▶ _Problem description_: Copy word for word each line from the one that has "Azercell Milli Olimpiya" to the last line of the records, with no other lines.

··· Supplied data

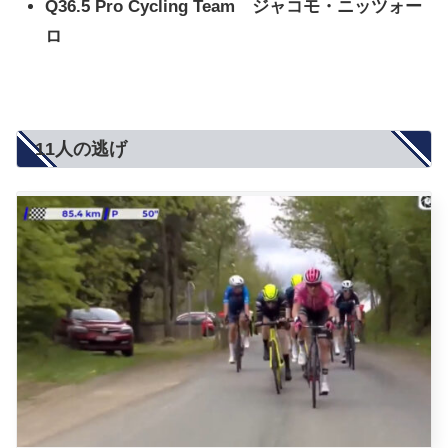
Q36.5 Pro Cycling Team ジャコモ・ニッツォー
ロ
11人の逃げ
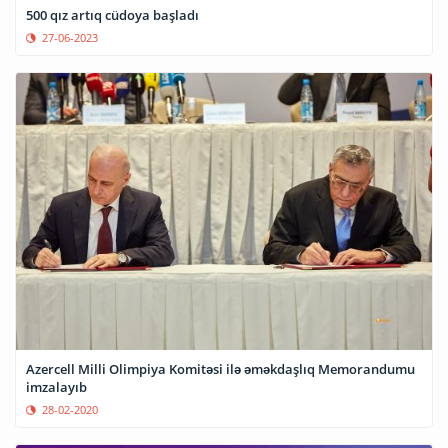
500 qız artıq cüdoya başladı
27-06-2023
Azercell Milli Olimpiya Komitəsi ilə əməkdaşlıq Memorandumu
imzalayıb
28-02-2020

······

▶ _Output for this task_:
Azercell Milli Olimpiya Komitəsi ilə əməkdaşlıq Memorandumu
imzalayıb
28-02-2020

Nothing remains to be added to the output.